── Data shown

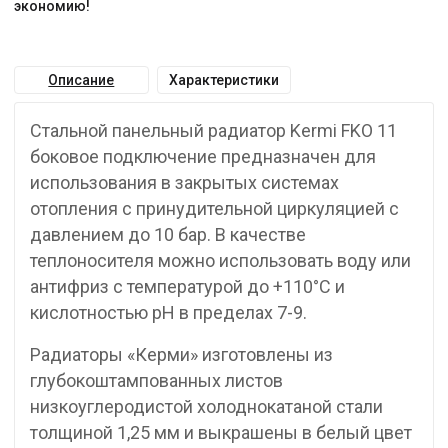
экономию!
Описание
Характеристики
Стальной панельный радиатор Kermi FKO 11
боковое подключение предназначен для
использования в закрытых системах
отопления с принудительной циркуляцией с
давлением до 10 бар. В качестве
теплоносителя можно использовать воду или
антифриз с температурой до +110°C и
кислотностью pH в пределах 7-9.
Радиаторы «Керми» изготовлены из
глубокоштампованных листов
низкоуглеродистой холоднокатаной стали
толщиной 1,25 мм и выкрашены в белый цвет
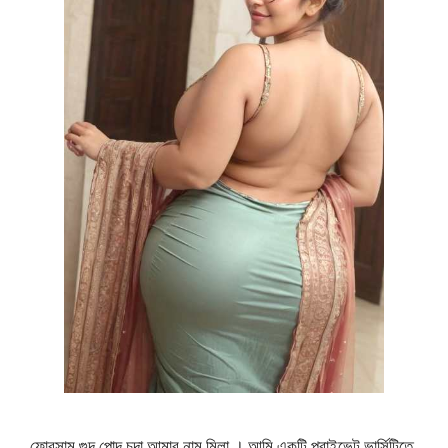
ফোরসাম গুদ পোদ চুদা আমার নাম মিলা । আমি একটি প্রাইভেট ভার্সিটিতে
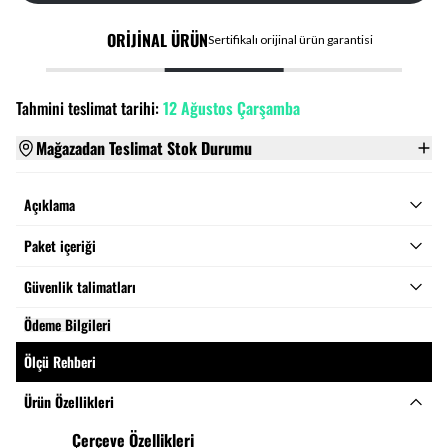
ORİJİNAL ÜRÜN
Sertifikalı orijinal ürün garantisi
Tahmini teslimat tarihi:
12 Ağustos Çarşamba
Mağazadan Teslimat Stok Durumu
Açıklama
Paket içeriği
Güvenlik talimatları
Ödeme Bilgileri
Ölçü Rehberi
Ürün Özellikleri
Çerçeve Özellikleri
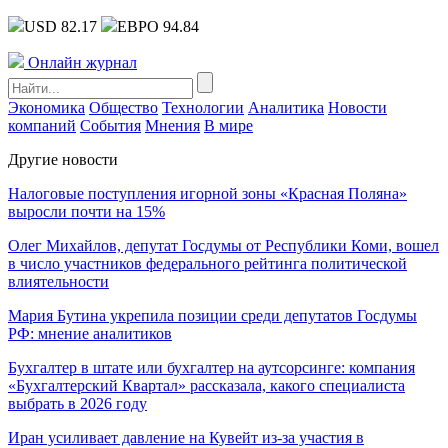
USD 82.17
ЕВРО 94.84
Онлайн журнал
Экономика
Общество
Технологии
Аналитика
Новости
компаний
События
Мнения
В мире
Другие новости
Налоговые поступления игорной зоны «Красная Поляна»
выросли почти на 15%
Олег Михайлов, депутат Госдумы от Республики Коми, вошел
в число участников федерального рейтинга политической
влиятельности
Мария Бутина укрепила позиции среди депутатов Госдумы
РФ: мнение аналитиков
Бухгалтер в штате или бухгалтер на аутсорсинге: компания
«Бухгалтерский Квартал» рассказала, какого специалиста
выбрать в 2026 году
Иран усиливает давление на Кувейт из-за участия в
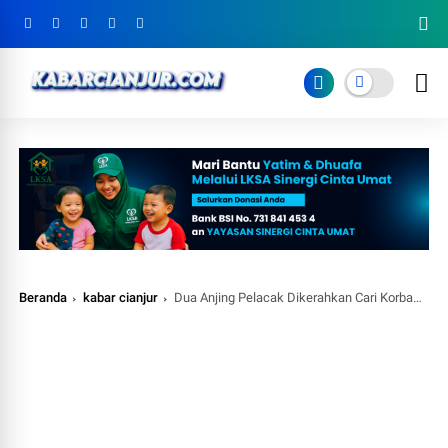
Beranda
kabar cianjur
Dua Anjing Pelacak Dikerahkan Cari Korban Longsoran Sampah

────

Copy the full listing above exactly, apart from the pictures.

экономию!
Описание
Характеристики
Стальной панельный радиатор Kermi FKO 11
боковое подключение предназначен для
использования в закрытых системах
отопления с принудительной циркуляцией с
давлением до 10 бар. В качестве
теплоносителя можно использовать воду или
антифриз с температурой до +110°C и
кислотностью pH в пределах 7-9.
Радиаторы «Керми» изготовлены из
глубокоштампованных листов
низкоуглеродистой холоднокатаной стали
толщиной 1,25 мм и выкрашены в белый цвет
ফোরসাম গুদ পোদ চুদা আমার নাম মিলা । আমি একটি প্রাইভেট ভার্সিটিতে
ORİJİNAL ÜRÜN
Sertifikalı orijinal ürün garantisi
Tahmini teslimat tarihi:
12 Ağustos Çarşamba
Mağazadan Teslimat Stok Durumu
Açıklama
Paket içeriği
Güvenlik talimatları
Ödeme Bilgileri
Ölçü Rehberi
Ürün Özellikleri
Çerçeve Özellikleri
USD 82.17
ЕВРО 94.84
Онлайн журнал
Экономика
Общество
Технологии
Аналитика
Новости
компаний
События
Мнения
В мире
Другие новости
Налоговые поступления игорной зоны «Красная Поляна»
выросли почти на 15%
Олег Михайлов, депутат Госдумы от Республики Коми, вошел
в число участников федерального рейтинга политической
влиятельности
Мария Бутина укрепила позиции среди депутатов Госдумы
РФ: мнение аналитиков
Бухгалтер в штате или бухгалтер на аутсорсинге: компания
«Бухгалтерский Квартал» рассказала, какого специалиста
выбрать в 2026 году
Иран усиливает давление на Кувейт из-за участия в
Beranda
kabar cianjur
Dua Anjing Pelacak Dikerahkan Cari Korban Longsoran Sampah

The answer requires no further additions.